Justice Ginsburg asked rhetorically, “[i]f FERC itself must presume just and reasonable a contract rate resulting from fair, arms-length negotiations, how can it be maintained that noncontracting parties nevertheless may escape that presumption?”  Quoting Morgan Stanley, she responded:  “Mobile-Sierra holds sway . . . because well-informed wholesale-market participants of approximately equal bargaining power generally can be expected to negotiate just-and-reasonable rates, . . . and because ‘contract stability ultimately benefits consumers.’  These reasons for the presumption explain why FERC, surely not legally bound by a contract rate, must apply the presumption and, correspondingly, why third parties are similarly controlled by it.”  Voiding the presumption “as to everyone else—consumers, advocacy groups, state utility commissions, elected officials acting parens patriae—could  scarcely provide the stability Mobile-Sierra aimed to secure.”
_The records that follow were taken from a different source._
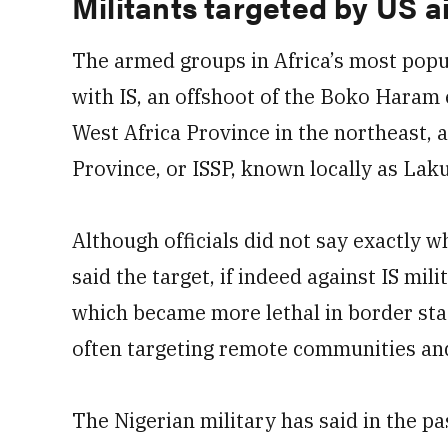
Militants targeted by US ai
The armed groups in Africa’s most popul
with IS, an offshoot of the Boko Haram
West Africa Province in the northeast, 
Province, or ISSP, known locally as La
Although officials did not say exactly w
said the target, if indeed against IS mi
which became more lethal in border stat
often targeting remote communities and
The Nigerian military has said in the pa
Finally, the Court held that certain other issues related to the case were raised before, but not decided by, the D.C. Circuit and “remain open for that court’s consideration on remand.”
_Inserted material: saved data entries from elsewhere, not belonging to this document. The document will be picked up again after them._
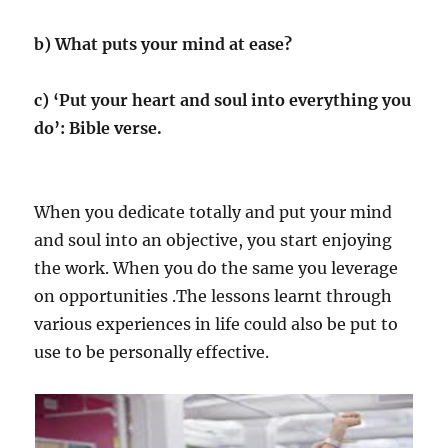
b) What puts your mind at ease?
c) ‘Put your heart and soul into everything you
do’: Bible verse.
When you dedicate totally and put your mind
and soul into an objective, you start enjoying
the work. When you do the same you leverage
on opportunities .The lessons learnt through
various experiences in life could also be put to
use to be personally effective.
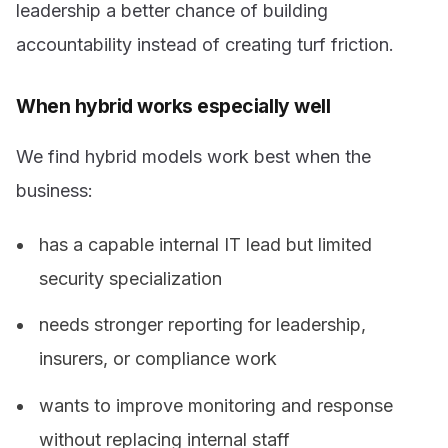
leadership a better chance of building
accountability instead of creating turf friction.
When hybrid works especially well
We find hybrid models work best when the
business:
has a capable internal IT lead but limited
security specialization
needs stronger reporting for leadership,
insurers, or compliance work
wants to improve monitoring and response
without replacing internal staff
Writing alone in dissent, Justice Stevens, who also dissented in Morgan Stanley, described the majority decision as “a quantum leap from the modest origin” of the Mobile-Sierra doctrine and argued that a higher bar for third-party challenges in fact will hinder protection of the public interest.  And he lamented the process by which this “third chapter in a story about how a reasonable principle, extended beyond its foundation, becomes bad law.”  The Mobile-Sierra doctrine, Stevens wrote, was “designed initially to protect the enforceability of freely negotiated contracts against parties who seek a release from their obligations”; it was certainly not intended to place additional burdens on third parties “exercising their statutory right [under the FPA] to object to unjust and unreasonable rates.”  While it made sense “to require a contracting party to show something more than its own desire to get out of what proved to be a bad bargain before could abrogate [it],” Stevens argued that “[i]t is not sensible, nor authorized by the [FPA], for the court to change the de facto standard of review [for contract rates] based solely on the court’s view that contract stability should be preserved unless there is extraordinary harm to the public interest.”  Quoting from his Morgan Stanley dissent, Justice Stevens agreed that “stable energy markets are important to the public interest, but ‘under the FPA, Congress has charged FERC, not the courts, with balancing the short-term and long-term interests of consumers’ under the just and reasonable standard of review.”